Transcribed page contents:

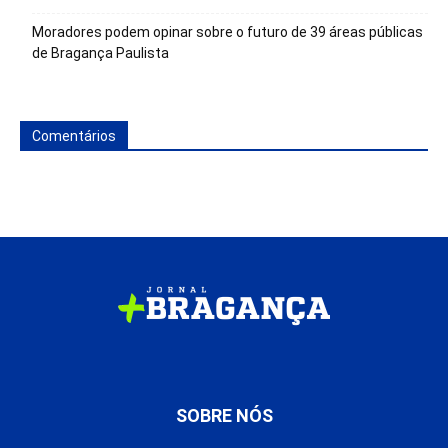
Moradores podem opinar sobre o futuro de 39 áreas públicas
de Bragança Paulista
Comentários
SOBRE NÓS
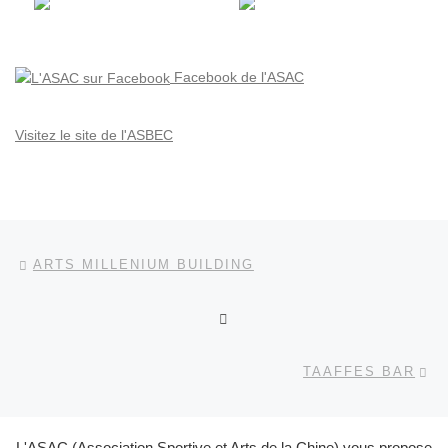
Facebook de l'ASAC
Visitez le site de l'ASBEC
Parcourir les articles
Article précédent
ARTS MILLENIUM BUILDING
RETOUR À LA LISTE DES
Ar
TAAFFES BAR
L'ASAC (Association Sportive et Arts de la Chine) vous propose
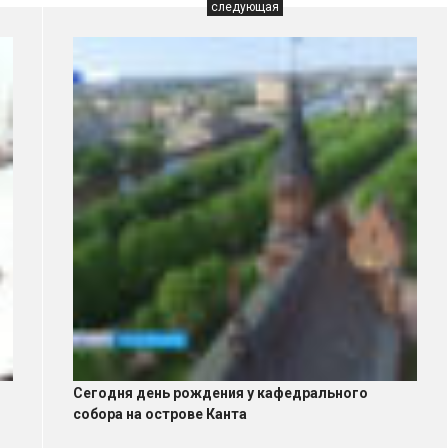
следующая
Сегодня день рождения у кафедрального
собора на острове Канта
==
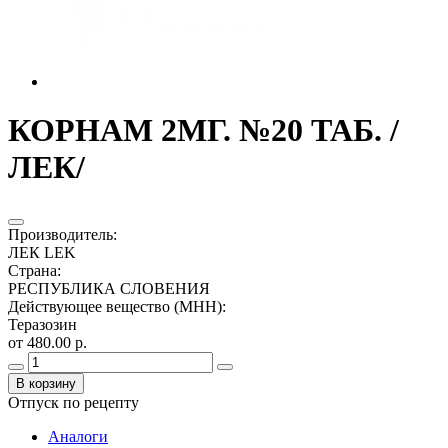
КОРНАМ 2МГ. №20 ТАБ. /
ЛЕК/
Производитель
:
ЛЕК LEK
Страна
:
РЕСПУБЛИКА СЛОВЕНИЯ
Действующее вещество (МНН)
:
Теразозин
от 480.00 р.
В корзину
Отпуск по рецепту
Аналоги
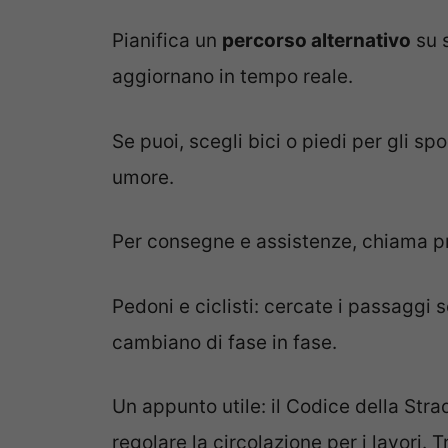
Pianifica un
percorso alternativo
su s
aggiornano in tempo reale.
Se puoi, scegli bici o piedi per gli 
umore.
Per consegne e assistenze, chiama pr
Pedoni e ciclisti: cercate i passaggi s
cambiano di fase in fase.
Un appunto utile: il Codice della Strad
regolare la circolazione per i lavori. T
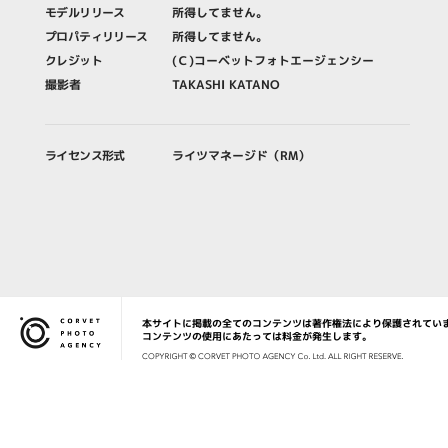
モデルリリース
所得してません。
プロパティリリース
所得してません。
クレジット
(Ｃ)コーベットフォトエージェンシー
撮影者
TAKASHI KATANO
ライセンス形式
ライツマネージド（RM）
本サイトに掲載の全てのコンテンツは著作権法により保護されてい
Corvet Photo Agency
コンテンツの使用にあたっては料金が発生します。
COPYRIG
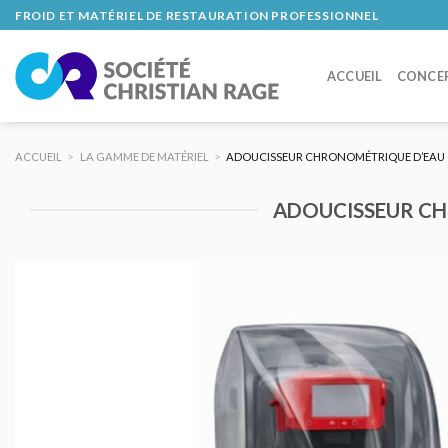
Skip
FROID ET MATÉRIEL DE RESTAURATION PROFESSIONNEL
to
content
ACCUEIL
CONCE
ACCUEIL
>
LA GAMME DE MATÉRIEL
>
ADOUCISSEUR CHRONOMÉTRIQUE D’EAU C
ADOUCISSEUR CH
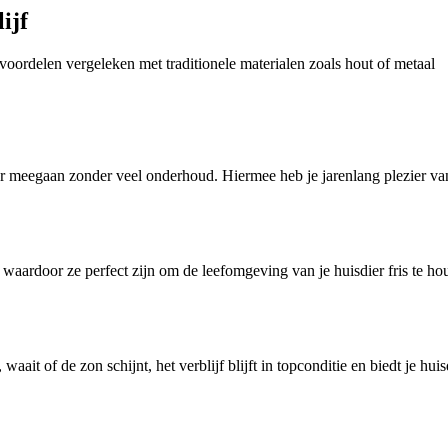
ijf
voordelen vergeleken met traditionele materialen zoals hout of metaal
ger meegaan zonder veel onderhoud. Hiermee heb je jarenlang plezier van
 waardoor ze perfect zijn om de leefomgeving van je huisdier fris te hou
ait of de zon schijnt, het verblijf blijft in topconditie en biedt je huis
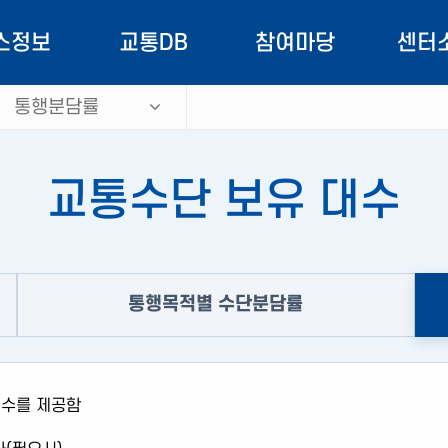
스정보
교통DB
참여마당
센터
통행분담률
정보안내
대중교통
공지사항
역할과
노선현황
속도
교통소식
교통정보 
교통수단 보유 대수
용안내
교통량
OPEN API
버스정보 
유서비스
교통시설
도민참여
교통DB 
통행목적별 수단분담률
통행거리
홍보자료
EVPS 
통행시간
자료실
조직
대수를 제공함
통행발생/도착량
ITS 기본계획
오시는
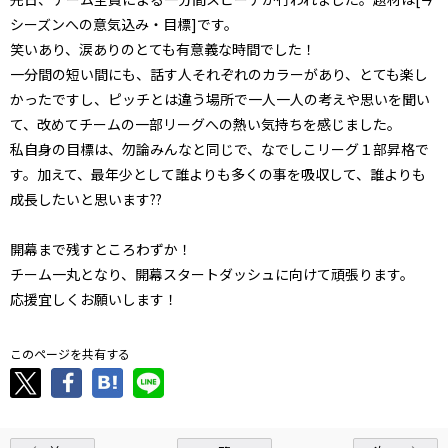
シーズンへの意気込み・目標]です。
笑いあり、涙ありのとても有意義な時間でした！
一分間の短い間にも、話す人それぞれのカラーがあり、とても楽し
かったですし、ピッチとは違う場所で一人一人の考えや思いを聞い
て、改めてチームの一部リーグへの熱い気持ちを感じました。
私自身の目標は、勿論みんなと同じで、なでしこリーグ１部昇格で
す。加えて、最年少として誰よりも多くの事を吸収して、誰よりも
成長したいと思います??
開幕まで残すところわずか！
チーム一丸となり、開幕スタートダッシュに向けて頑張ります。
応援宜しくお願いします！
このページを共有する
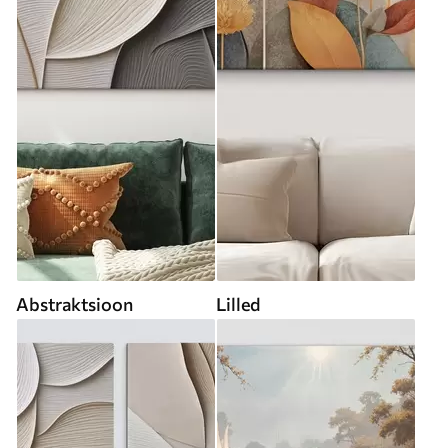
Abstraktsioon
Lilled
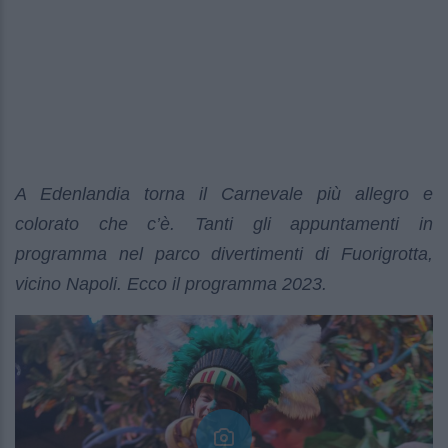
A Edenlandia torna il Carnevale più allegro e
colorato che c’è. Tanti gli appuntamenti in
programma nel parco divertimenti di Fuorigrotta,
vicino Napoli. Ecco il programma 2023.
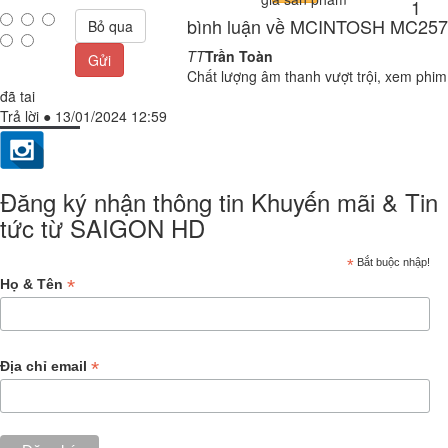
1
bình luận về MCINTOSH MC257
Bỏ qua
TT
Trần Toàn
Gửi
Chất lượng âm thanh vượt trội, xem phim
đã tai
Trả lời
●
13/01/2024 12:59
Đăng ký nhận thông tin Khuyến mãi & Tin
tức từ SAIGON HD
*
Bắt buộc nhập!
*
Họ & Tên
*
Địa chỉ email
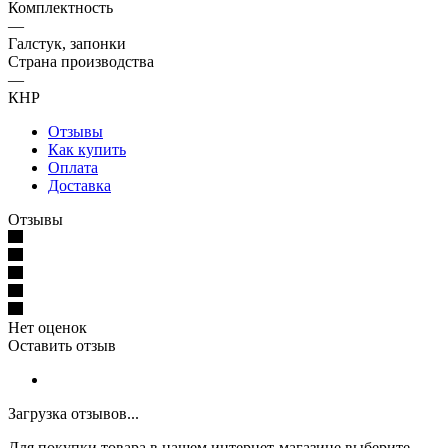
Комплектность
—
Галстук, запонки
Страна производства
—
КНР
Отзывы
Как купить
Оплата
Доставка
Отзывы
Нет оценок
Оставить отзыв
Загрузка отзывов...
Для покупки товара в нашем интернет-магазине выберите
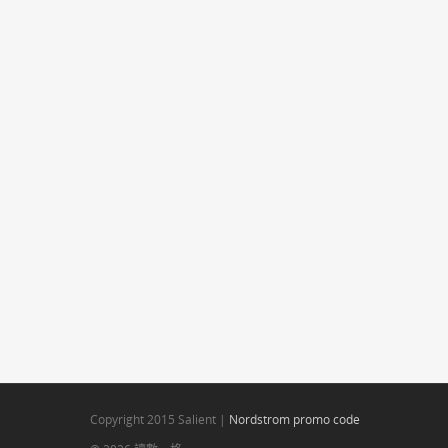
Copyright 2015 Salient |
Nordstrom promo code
---
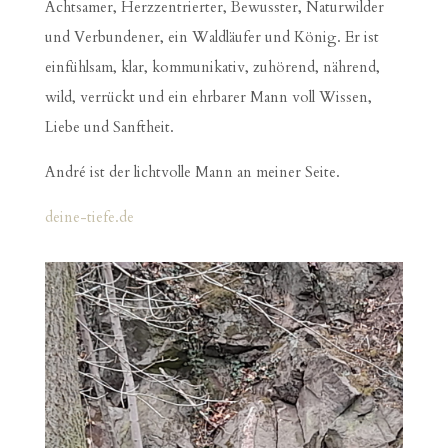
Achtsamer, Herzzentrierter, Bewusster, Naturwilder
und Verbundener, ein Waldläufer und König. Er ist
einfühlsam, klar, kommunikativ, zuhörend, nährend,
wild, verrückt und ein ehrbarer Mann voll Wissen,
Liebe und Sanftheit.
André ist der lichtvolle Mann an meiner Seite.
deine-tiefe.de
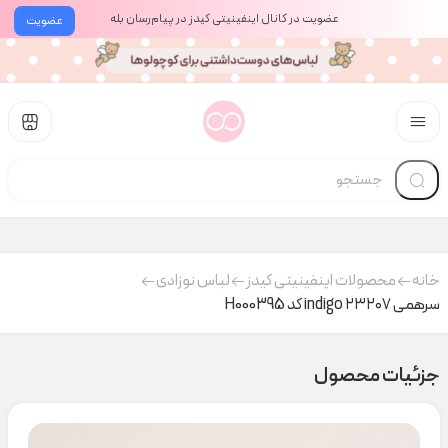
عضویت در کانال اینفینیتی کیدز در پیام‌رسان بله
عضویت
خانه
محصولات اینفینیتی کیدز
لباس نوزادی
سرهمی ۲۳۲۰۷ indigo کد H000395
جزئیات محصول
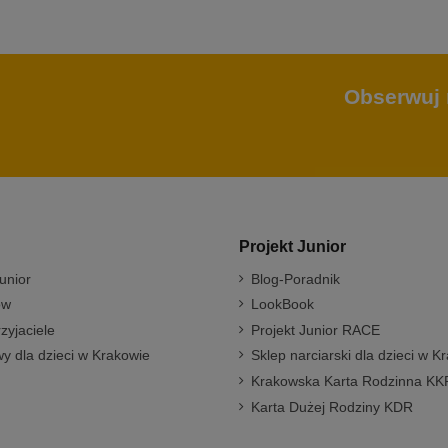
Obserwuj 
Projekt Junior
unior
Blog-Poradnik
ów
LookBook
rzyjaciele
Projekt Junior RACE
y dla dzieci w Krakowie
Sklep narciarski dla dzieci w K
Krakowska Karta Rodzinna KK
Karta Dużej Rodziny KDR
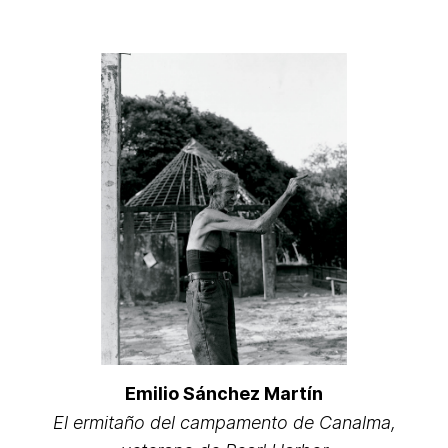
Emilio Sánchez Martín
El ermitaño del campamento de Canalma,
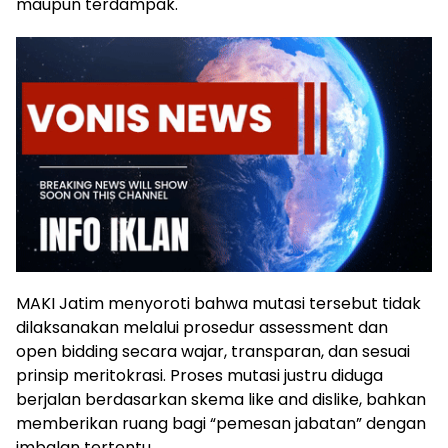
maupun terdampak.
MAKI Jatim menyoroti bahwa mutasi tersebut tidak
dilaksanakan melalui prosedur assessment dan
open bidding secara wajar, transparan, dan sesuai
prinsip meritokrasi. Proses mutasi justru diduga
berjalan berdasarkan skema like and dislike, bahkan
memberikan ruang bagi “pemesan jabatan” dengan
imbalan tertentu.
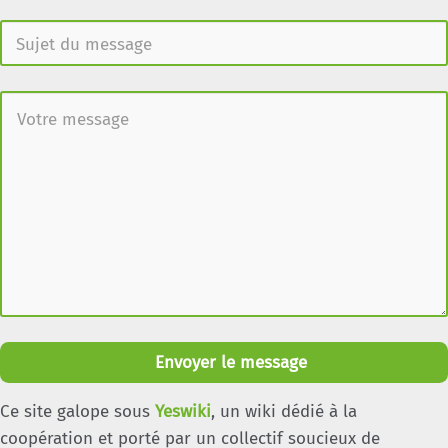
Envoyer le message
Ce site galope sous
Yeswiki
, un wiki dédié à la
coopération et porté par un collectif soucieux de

:: What to produce ::
Show every line above in which the word "Mann" occurs.

:: Response to the task ::
wild, verrückt und ein ehrbarer Mann voll Wissen,
André ist der lichtvolle Mann an meiner Seite.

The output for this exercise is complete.